该项目是用HTML/CSS和纯Vanilla JS实现的;前端由一个简单的结构组成，包括：

API密钥和提示的两个输入字段
用于启动语音识别的Icon
一个div，其中将出现书面答案
一个（隐形的）音频播放器

<header>
  <h1>AI Voice Chatbot</h1>
</header>
<div class="container">
  <form action="#" method="get" target="_blank" id="action-form">
    <input type="text" id="apikey" placeholder="Insert your API key here">
    <input id="prompt" type="text" placeholder="Activate Microphone to chat..." autocomplete="off" autofocus>

  </form>
  <div id="chathistory"> </div>
  <p class="info"></p>
  <audio controls id="audioPlayer" style="display: none;"></audio>
</div>

JavaScript文件主要由3个部分组成：

语音识别功能/事件
请求ChatGPT4o-mini获取答案
请求TTS生成音频文件

我们首先看一下语音识别部分。
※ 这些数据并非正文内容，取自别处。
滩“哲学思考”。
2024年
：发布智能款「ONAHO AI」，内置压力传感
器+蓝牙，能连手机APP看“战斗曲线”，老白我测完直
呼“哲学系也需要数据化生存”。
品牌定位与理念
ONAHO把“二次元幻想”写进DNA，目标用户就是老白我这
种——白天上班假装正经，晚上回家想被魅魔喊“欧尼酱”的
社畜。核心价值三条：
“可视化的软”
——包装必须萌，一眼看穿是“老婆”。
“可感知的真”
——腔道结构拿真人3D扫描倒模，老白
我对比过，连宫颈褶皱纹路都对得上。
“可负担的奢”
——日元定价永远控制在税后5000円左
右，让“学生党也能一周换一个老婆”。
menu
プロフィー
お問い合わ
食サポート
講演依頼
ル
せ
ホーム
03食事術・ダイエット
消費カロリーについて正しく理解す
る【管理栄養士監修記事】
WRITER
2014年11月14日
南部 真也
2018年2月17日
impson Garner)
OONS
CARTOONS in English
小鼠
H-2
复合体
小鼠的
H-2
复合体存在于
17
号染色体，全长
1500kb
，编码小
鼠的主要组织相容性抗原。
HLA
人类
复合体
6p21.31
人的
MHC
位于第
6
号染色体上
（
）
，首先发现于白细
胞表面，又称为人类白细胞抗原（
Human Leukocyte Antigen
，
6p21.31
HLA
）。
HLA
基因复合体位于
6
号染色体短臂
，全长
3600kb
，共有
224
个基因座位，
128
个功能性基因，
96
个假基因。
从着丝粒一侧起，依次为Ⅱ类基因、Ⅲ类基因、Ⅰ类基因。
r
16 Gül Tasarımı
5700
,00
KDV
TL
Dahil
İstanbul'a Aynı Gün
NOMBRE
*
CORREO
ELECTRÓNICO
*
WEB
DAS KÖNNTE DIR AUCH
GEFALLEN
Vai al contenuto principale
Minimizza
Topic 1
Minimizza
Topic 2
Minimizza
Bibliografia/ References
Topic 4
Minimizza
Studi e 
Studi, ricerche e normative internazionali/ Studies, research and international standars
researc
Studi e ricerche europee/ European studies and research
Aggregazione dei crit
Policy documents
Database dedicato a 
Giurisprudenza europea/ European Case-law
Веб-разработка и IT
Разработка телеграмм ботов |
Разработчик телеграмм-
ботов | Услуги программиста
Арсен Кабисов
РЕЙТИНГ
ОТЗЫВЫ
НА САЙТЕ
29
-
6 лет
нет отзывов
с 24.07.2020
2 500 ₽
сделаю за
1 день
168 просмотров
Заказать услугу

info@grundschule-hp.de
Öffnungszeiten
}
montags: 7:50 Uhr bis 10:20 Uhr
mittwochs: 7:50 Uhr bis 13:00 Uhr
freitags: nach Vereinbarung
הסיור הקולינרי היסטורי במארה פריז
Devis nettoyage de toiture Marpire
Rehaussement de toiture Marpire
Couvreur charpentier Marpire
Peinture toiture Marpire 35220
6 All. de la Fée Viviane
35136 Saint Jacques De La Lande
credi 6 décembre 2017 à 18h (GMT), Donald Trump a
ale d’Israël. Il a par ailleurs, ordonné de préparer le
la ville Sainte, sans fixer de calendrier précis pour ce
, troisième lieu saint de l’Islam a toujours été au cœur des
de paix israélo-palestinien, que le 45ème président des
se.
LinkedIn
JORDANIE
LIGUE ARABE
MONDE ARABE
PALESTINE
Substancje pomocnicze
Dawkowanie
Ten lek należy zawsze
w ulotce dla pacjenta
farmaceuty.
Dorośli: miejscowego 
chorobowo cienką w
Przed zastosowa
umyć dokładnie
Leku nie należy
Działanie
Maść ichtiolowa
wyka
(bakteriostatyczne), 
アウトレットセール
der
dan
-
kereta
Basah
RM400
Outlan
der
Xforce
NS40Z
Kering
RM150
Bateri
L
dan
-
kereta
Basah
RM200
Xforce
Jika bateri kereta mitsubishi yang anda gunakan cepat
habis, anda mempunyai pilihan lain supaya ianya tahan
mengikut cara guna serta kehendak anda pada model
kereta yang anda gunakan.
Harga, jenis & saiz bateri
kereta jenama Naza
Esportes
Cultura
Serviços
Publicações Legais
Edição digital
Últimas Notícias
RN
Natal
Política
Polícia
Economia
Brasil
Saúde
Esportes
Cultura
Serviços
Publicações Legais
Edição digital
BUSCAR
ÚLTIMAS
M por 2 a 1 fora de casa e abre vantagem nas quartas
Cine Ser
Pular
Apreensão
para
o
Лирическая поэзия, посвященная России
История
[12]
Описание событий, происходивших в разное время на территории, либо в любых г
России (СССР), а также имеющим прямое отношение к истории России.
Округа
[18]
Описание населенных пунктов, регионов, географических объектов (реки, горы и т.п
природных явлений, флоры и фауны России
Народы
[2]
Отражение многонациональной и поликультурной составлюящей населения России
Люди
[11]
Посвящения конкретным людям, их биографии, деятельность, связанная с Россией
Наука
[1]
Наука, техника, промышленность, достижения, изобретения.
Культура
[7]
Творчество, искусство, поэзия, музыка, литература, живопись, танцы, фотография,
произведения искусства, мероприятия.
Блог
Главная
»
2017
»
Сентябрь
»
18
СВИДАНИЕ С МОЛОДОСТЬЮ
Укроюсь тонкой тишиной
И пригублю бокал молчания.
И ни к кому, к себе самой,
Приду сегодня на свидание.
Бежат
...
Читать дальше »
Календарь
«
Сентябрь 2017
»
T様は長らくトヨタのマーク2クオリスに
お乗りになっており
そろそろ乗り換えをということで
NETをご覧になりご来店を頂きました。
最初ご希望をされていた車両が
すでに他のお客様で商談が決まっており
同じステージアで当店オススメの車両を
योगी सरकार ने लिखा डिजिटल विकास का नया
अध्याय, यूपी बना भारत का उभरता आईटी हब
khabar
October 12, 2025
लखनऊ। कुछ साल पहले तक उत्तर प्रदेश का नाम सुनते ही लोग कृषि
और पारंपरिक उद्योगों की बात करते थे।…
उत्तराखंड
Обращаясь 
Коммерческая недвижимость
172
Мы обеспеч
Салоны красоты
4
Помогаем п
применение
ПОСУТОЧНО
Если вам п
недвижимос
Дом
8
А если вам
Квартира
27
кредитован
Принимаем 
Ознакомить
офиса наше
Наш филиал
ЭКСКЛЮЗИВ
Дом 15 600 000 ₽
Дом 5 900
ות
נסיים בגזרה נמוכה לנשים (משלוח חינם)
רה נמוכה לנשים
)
这是基于捕获一些识别事件（start、end、result）：

let recognition;

const SpeechRecognition =
  window.SpeechRecognition || window.webkitSpeechRecognition;

if (SpeechRecognition) {
  console.log("Your Browser supports speech Recognition");

  recognition = new SpeechRecognition();
  recognition.continuous = true;

  let idleTimer;

  actionForm.insertAdjacentHTML(
    "beforeend",
    '<button type="button"><i class="fas fa-microphone"></i></button>'
  );
  actionFormInput.style.paddingRight = "50px";

  const micBtn = actionForm.querySelector("button");
  const micIcon = micBtn.firstElementChild;

  micBtn.addEventListener("click", micBtnClick);
  function micBtnClick() {
    if (micIcon.classList.contains("fa-microphone")) {
      recognition.start();
    } else {
      recognition.stop();
    }
  }

  recognition.addEventListener("start", startSpeechRecognition);
  function startSpeechRecognition() {
    micIcon.classList.remove("fa-microphone");
    micIcon.classList.add("fa-microphone-slash");
    actionFormInput.focus();
    console.log("Voice activated, SPEAK");

    clearTimeout(idleTimer);
  }

  recognition.addEventListener("end", endSpeechRecognition);
  function endSpeechRecognition() {
    micIcon.classList.remove("fa-microphone-slash");
    micIcon.classList.add("fa-microphone");
    actionFormInput.focus();
    console.log("Speech recognition service disconnected");
  }

  recognition.addEventListener("result", resultOfSpeechRecognition);
  function resultOfSpeechRecognition(event) {
    const current = event.resultIndex;
    const transcript = event.results[current][0].transcript;

    const timestamp = new Date().toLocaleTimeString();
    const message = `${timestamp} - Guest: ${transcript}`;

    if (transcript.toLowerCase().trim() === "go") {
      recognition.stop();
    } else {
      clearTimeout(idleTimer);
      idleTimer = setTimeout(() => {
        recognition.stop();
      }, 2000);
    }
    sendMessage(transcript);
  }

然后，我们使用数组系统为聊天机器人创建上下文内存：

let chatMemory = [];
chatMemory = createMemory([
  {
    role: "system",
    content: "You are a funny bot."
  }
]);
console.log(chatMemory);

function createMemory(messages) {
  const memory = [];
  for (const msg of messages) {
    memory.push({ role: msg.role, content: msg.content });
  }
  return memory;
}

然后我们有两个函数将消息发送到OpenAI ChatGPT4o-mini模型并显示结果响应，以及完整的令牌数量和成本估算。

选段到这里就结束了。